The Charlotte-Mecklenburg school board has called an emergency meeting for 2 p.m. Thursday to decide whether to scrap plans to hold in-person orientation in August.

The decision comes as COVID-19 cases continue to rise in North Carolina and across the country.

A recent Washington Post article quoted the director of the Centers for Disease Control and Prevention said schools in coronavirus "hot spots" should consider delaying in-person reopening. Director Robert Redfern defined hot spots as locations where more than 5% of tests are coming back positive.

"In Mecklenburg County roughly 10% of the coronavirus tests have been coming back positive. ... Some parts of our community have test positive results of 30%," board member Carol Sawyer posted on Facebook Sunday.
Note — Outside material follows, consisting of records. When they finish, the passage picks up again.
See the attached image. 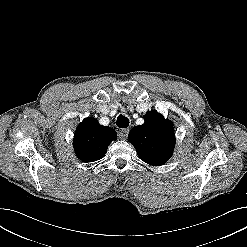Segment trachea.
Returning a JSON list of instances; mask_svg holds the SVG:
<instances>
[{
	"instance_id": "1",
	"label": "trachea",
	"mask_w": 247,
	"mask_h": 247,
	"mask_svg": "<svg viewBox=\"0 0 247 247\" xmlns=\"http://www.w3.org/2000/svg\"><path fill=\"white\" fill-rule=\"evenodd\" d=\"M116 124L119 128H127L129 125V119L124 115H119Z\"/></svg>"
}]
</instances>
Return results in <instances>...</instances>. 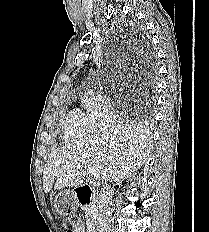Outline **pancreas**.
Segmentation results:
<instances>
[{
    "label": "pancreas",
    "instance_id": "obj_1",
    "mask_svg": "<svg viewBox=\"0 0 209 232\" xmlns=\"http://www.w3.org/2000/svg\"><path fill=\"white\" fill-rule=\"evenodd\" d=\"M83 211L85 213L87 226H92L96 221L98 213L97 202H93L90 205L83 207Z\"/></svg>",
    "mask_w": 209,
    "mask_h": 232
}]
</instances>
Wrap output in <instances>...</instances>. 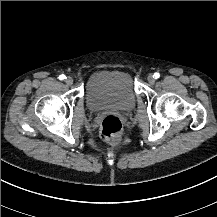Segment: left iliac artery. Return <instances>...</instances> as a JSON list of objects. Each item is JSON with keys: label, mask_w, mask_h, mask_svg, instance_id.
<instances>
[{"label": "left iliac artery", "mask_w": 217, "mask_h": 217, "mask_svg": "<svg viewBox=\"0 0 217 217\" xmlns=\"http://www.w3.org/2000/svg\"><path fill=\"white\" fill-rule=\"evenodd\" d=\"M153 76H154V78H155V79H157V78H159V77H160V74L156 72V73H154V75H153Z\"/></svg>", "instance_id": "obj_1"}]
</instances>
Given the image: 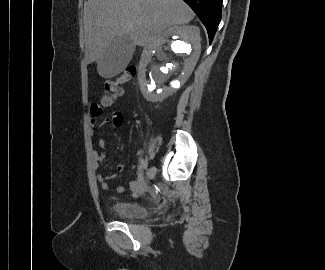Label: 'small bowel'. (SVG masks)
<instances>
[{
	"mask_svg": "<svg viewBox=\"0 0 325 270\" xmlns=\"http://www.w3.org/2000/svg\"><path fill=\"white\" fill-rule=\"evenodd\" d=\"M113 103H92L90 107V112H91V126L95 127L97 125V117L101 116L103 113V110H107L109 106H112ZM123 122V114L120 111H115L112 113L110 117H107L103 125H108V126H113L117 127L120 126ZM99 149L94 152V161H95V166L98 167L99 164L105 161L106 159V142L103 138H99L97 141ZM123 169V164L120 163L117 166V170L121 172ZM115 177V174H98L97 175V180L100 183L101 187L103 190H109L110 189V184L109 181ZM129 189L134 195H139L143 191V183H142V177L139 174L138 178L136 180H133L129 183ZM116 191L118 193H123L124 192V187L123 186H117Z\"/></svg>",
	"mask_w": 325,
	"mask_h": 270,
	"instance_id": "small-bowel-1",
	"label": "small bowel"
}]
</instances>
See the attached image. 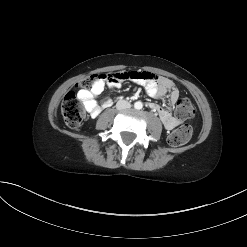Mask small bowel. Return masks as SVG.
<instances>
[{"label":"small bowel","instance_id":"obj_1","mask_svg":"<svg viewBox=\"0 0 247 247\" xmlns=\"http://www.w3.org/2000/svg\"><path fill=\"white\" fill-rule=\"evenodd\" d=\"M127 78L144 86L147 94L151 97L163 98L168 95L170 105H174L179 98V90L170 79L156 76L150 71L131 69H126L125 71L120 69L108 74L100 79L90 90H79L77 93L78 98L82 101L90 115L97 117L103 108L111 105L109 99L105 100L102 104H99L96 100L103 92L105 85L111 88H118L127 81ZM150 108L158 113L160 120L167 130H172L179 125V120L170 113L168 108L157 104H150Z\"/></svg>","mask_w":247,"mask_h":247}]
</instances>
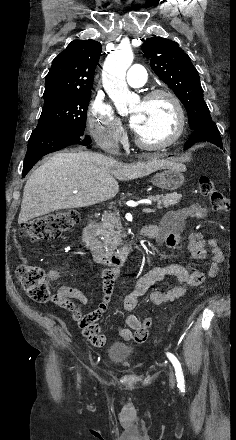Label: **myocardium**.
I'll return each instance as SVG.
<instances>
[{
    "label": "myocardium",
    "mask_w": 236,
    "mask_h": 440,
    "mask_svg": "<svg viewBox=\"0 0 236 440\" xmlns=\"http://www.w3.org/2000/svg\"><path fill=\"white\" fill-rule=\"evenodd\" d=\"M166 97L169 99V101L172 103L175 115H176V127L175 131L172 134V136L160 143H149L144 140H142L137 134L135 135V143L140 148L146 149V150H162L166 149L173 144H175L184 134L185 126H186V117L185 112L182 106V103L180 99L170 90L167 89H155L143 97V101L147 102L153 99Z\"/></svg>",
    "instance_id": "myocardium-1"
}]
</instances>
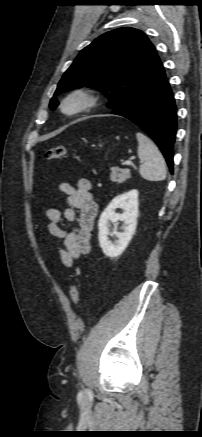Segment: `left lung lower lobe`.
I'll use <instances>...</instances> for the list:
<instances>
[{
	"mask_svg": "<svg viewBox=\"0 0 202 437\" xmlns=\"http://www.w3.org/2000/svg\"><path fill=\"white\" fill-rule=\"evenodd\" d=\"M112 114L130 119L158 145L173 173V145L177 114L172 89L165 71L112 110Z\"/></svg>",
	"mask_w": 202,
	"mask_h": 437,
	"instance_id": "0a47b994",
	"label": "left lung lower lobe"
}]
</instances>
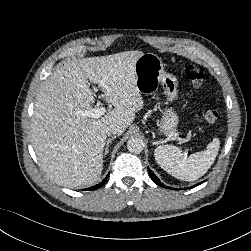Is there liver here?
Masks as SVG:
<instances>
[{
  "label": "liver",
  "mask_w": 251,
  "mask_h": 251,
  "mask_svg": "<svg viewBox=\"0 0 251 251\" xmlns=\"http://www.w3.org/2000/svg\"><path fill=\"white\" fill-rule=\"evenodd\" d=\"M143 54L136 50L68 60L43 82L35 100L31 143L53 182L74 189L100 178L107 127L127 128L143 108L135 79V64ZM88 80L103 81L104 98L115 107L101 118L76 114L95 102Z\"/></svg>",
  "instance_id": "obj_1"
}]
</instances>
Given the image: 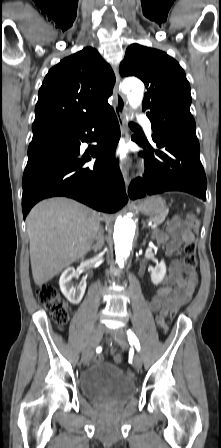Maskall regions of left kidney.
I'll list each match as a JSON object with an SVG mask.
<instances>
[{
	"label": "left kidney",
	"instance_id": "obj_1",
	"mask_svg": "<svg viewBox=\"0 0 221 448\" xmlns=\"http://www.w3.org/2000/svg\"><path fill=\"white\" fill-rule=\"evenodd\" d=\"M166 274V265L162 260L159 264L155 266V268L151 272V281L153 284L158 285L165 277Z\"/></svg>",
	"mask_w": 221,
	"mask_h": 448
}]
</instances>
She said the new information "shifts my thinking on the safety of the in-person orientation days" and called for a switch to all-remote opening.

The school board meeting will be held electronically and streamed on the board's Facebook page.
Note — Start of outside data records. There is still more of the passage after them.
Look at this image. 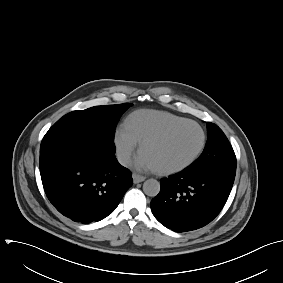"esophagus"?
<instances>
[{"label":"esophagus","instance_id":"34e87169","mask_svg":"<svg viewBox=\"0 0 283 283\" xmlns=\"http://www.w3.org/2000/svg\"><path fill=\"white\" fill-rule=\"evenodd\" d=\"M132 177H133V182L135 184L143 182L146 179V177L136 174V173H133Z\"/></svg>","mask_w":283,"mask_h":283}]
</instances>
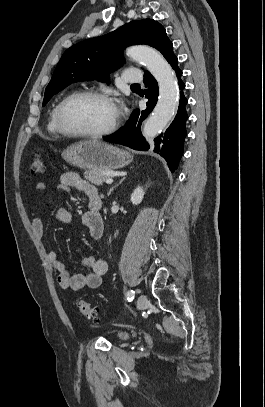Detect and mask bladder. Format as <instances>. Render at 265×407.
Returning a JSON list of instances; mask_svg holds the SVG:
<instances>
[{
    "label": "bladder",
    "mask_w": 265,
    "mask_h": 407,
    "mask_svg": "<svg viewBox=\"0 0 265 407\" xmlns=\"http://www.w3.org/2000/svg\"><path fill=\"white\" fill-rule=\"evenodd\" d=\"M116 337L119 339V340H127L129 337H130V334L128 333V332H118L117 334H116Z\"/></svg>",
    "instance_id": "1"
}]
</instances>
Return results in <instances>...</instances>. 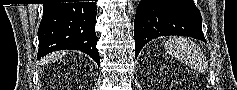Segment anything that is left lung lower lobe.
<instances>
[{"label":"left lung lower lobe","instance_id":"obj_1","mask_svg":"<svg viewBox=\"0 0 237 90\" xmlns=\"http://www.w3.org/2000/svg\"><path fill=\"white\" fill-rule=\"evenodd\" d=\"M202 17L193 0H141L135 15V58L150 40L181 35L206 41Z\"/></svg>","mask_w":237,"mask_h":90}]
</instances>
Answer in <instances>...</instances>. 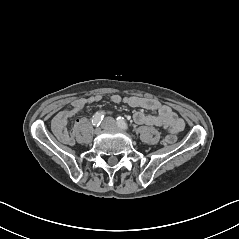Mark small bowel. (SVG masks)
<instances>
[{
	"instance_id": "c3829d8e",
	"label": "small bowel",
	"mask_w": 239,
	"mask_h": 239,
	"mask_svg": "<svg viewBox=\"0 0 239 239\" xmlns=\"http://www.w3.org/2000/svg\"><path fill=\"white\" fill-rule=\"evenodd\" d=\"M101 95H91L80 98L72 102L71 109L60 111L53 119L52 129L57 138L65 144L73 145L77 131L75 129L68 131L67 126L69 120L73 119L76 113L83 107L101 101ZM110 100L114 103H125L133 108H143L156 111V114L150 115L143 111H137L133 115V120L139 125L159 126L170 133L178 134L184 128V121L169 107L160 101L149 97H121L119 94L110 96ZM85 123V119H77L76 125Z\"/></svg>"
}]
</instances>
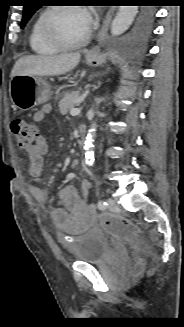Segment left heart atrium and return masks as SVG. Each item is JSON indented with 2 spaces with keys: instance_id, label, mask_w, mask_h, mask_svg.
Wrapping results in <instances>:
<instances>
[{
  "instance_id": "obj_1",
  "label": "left heart atrium",
  "mask_w": 184,
  "mask_h": 327,
  "mask_svg": "<svg viewBox=\"0 0 184 327\" xmlns=\"http://www.w3.org/2000/svg\"><path fill=\"white\" fill-rule=\"evenodd\" d=\"M81 11L83 12V14L85 16V19H86L88 25L90 26L92 24V21H93L91 14L88 11H85V10H81Z\"/></svg>"
}]
</instances>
On July 15, seven of nine members voted to bring students back to school in small groups for three- or four-day orientation sessions, then shift everyone to remote learning until further notice. North Carolina Gov. Roy Cooper gave districts a choice between "Plan B," which brings students back with six feet of social distancing, and "Plan C," which is all remote.

CMS board Vice Chair Thelma Byers-Bailey said last week that in-person sessions are vital for students who will be unable to do remote learning unless someone gives them the devices they need and shows them how to use the software.

"I can't sacrifice my children. I cannot," Byers-Bailey said, referring to students in her district she believes will be left out in an all-remote opening.

But teachers, students and parents continued to urge CMS to pull the plug on the in-person sessions, saying the risk of spreading the virus is too great.

Sawyer is one of the seven members who approved the current plan. So is Lenora Shipp, who said Monday she now thinks it's time to review new data and "pivot" if needed.

"Nobody can deny we want children back in school, and they need to be back" Shipp said. "But we also don't want to look at anyone not being safe."

At least 46 of the state's 115 school districts and 31 of approximately 200 charter schools have approved all-remote openings as of Friday, according to a News & Observer tally. That represents almost 52% of all students.

Tens of thousands more families have opted to keep their students home through remote academies offered in every district. CMS closed its registration at midnight Sunday; Monday the district released a preliminary tally of 52,552 students signed up. That's about 36% of last year's total enrollment.

Breakdowns by school and demographics will be released later, the district says.

CMS, like districts across the country, is trying to choose the bests of bad options. Keeping kids at home threatens their academic progress -- and in some cases, their physical and mental health. Bringing them back risks the spread of a potentially deadly disease that's still being figured out.

In a Sunday New York Times analysis, a Virginia superintendent was quoted as comparing the process to "playing a game of 3D chess while standing on one leg in the middle of a hurricane."

North Carolina Senate leader Phil Berger has pushed for in-person classes at full capacity.

"In-person instruction is absolutely critical for student success," he tweeted Monday. "Gov. Cooper's decision to exclude an option for full, in-person instruction will worsen inequities we expect our public schools to help mitigate.